Source material:
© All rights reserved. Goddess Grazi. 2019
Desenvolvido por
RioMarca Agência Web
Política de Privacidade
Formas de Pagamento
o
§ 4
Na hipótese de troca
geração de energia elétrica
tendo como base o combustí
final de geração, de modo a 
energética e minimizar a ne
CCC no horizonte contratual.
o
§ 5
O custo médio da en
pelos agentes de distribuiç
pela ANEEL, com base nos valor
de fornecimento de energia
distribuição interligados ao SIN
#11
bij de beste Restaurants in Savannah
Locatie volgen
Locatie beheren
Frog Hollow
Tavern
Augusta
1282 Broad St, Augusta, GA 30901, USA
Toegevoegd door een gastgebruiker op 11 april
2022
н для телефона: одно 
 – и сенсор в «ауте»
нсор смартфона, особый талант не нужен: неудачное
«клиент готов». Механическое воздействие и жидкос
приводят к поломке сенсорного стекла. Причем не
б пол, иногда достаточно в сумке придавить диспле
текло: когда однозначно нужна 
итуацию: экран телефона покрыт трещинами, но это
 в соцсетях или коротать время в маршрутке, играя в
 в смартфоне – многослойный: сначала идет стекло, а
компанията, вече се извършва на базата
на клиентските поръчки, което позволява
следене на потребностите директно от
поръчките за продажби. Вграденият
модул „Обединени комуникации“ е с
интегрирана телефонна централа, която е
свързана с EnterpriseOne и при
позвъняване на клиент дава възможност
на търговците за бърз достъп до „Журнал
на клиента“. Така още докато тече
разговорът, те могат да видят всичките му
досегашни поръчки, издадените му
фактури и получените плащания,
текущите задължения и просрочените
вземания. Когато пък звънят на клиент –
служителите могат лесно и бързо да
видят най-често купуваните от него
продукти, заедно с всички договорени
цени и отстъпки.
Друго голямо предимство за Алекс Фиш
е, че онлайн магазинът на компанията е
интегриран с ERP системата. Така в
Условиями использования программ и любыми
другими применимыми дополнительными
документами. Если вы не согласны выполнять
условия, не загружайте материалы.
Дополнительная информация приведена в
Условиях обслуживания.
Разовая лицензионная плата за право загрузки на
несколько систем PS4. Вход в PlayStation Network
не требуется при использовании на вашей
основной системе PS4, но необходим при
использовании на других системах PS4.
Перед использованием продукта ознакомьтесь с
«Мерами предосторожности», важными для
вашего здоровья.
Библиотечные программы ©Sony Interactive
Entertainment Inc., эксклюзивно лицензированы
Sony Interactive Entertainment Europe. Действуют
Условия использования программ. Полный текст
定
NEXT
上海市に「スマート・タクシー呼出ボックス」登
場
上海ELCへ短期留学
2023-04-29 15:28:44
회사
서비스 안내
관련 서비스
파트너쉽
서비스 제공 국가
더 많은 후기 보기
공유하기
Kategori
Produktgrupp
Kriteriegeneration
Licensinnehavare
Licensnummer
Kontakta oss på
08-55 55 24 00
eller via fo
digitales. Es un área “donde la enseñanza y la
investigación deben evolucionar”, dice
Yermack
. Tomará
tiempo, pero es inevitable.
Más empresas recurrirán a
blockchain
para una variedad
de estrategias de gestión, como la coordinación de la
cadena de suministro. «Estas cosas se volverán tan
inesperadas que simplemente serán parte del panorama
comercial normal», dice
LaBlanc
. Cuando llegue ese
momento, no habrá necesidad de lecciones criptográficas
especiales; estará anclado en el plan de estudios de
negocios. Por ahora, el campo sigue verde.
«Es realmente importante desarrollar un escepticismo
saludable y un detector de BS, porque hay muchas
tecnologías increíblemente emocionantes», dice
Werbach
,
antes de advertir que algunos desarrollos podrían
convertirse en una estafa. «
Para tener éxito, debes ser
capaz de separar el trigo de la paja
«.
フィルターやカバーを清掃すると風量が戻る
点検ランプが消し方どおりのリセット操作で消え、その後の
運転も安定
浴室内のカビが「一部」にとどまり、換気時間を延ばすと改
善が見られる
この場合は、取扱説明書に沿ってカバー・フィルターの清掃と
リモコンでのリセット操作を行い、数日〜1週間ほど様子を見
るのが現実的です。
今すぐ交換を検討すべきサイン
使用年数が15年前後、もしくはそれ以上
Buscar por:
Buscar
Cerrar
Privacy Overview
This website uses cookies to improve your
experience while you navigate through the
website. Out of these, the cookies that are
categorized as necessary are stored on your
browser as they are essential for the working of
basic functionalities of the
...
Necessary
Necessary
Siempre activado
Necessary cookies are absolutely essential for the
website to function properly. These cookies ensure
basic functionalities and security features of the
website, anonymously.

Task statement:
Your answer must be the lines from the one that contains "основной системе PS4, но необходим при" through the last line of the entries above, copied exactly, with no other lines.

Result for this exercise:
основной системе PS4, но необходим при
использовании на других системах PS4.
Перед использованием продукта ознакомьтесь с
«Мерами предосторожности», важными для
вашего здоровья.
Библиотечные программы ©Sony Interactive
Entertainment Inc., эксклюзивно лицензированы
Sony Interactive Entertainment Europe. Действуют
Условия использования программ. Полный текст
定
NEXT
上海市に「スマート・タクシー呼出ボックス」登
場
上海ELCへ短期留学
2023-04-29 15:28:44
회사
서비스 안내
관련 서비스
파트너쉽
서비스 제공 국가
더 많은 후기 보기
공유하기
Kategori
Produktgrupp
Kriteriegeneration
Licensinnehavare
Licensnummer
Kontakta oss på
08-55 55 24 00
eller via fo
digitales. Es un área “donde la enseñanza y la
investigación deben evolucionar”, dice
Yermack
. Tomará
tiempo, pero es inevitable.
Más empresas recurrirán a
blockchain
para una variedad
de estrategias de gestión, como la coordinación de la
cadena de suministro. «Estas cosas se volverán tan
inesperadas que simplemente serán parte del panorama
comercial normal», dice
LaBlanc
. Cuando llegue ese
momento, no habrá necesidad de lecciones criptográficas
especiales; estará anclado en el plan de estudios de
negocios. Por ahora, el campo sigue verde.
«Es realmente importante desarrollar un escepticismo
saludable y un detector de BS, porque hay muchas
tecnologías increíblemente emocionantes», dice
Werbach
,
antes de advertir que algunos desarrollos podrían
convertirse en una estafa. «
Para tener éxito, debes ser
capaz de separar el trigo de la paja
«.
フィルターやカバーを清掃すると風量が戻る
点検ランプが消し方どおりのリセット操作で消え、その後の
運転も安定
浴室内のカビが「一部」にとどまり、換気時間を延ばすと改
善が見られる
この場合は、取扱説明書に沿ってカバー・フィルターの清掃と
リモコンでのリセット操作を行い、数日〜1週間ほど様子を見
るのが現実的です。
今すぐ交換を検討すべきサイン
使用年数が15年前後、もしくはそれ以上
Buscar por:
Buscar
Cerrar
Privacy Overview
This website uses cookies to improve your
experience while you navigate through the
website. Out of these, the cookies that are
categorized as necessary are stored on your
browser as they are essential for the working of
basic functionalities of the
...
Necessary
Necessary
Siempre activado
Necessary cookies are absolutely essential for the
website to function properly. These cookies ensure
basic functionalities and security features of the
website, anonymously.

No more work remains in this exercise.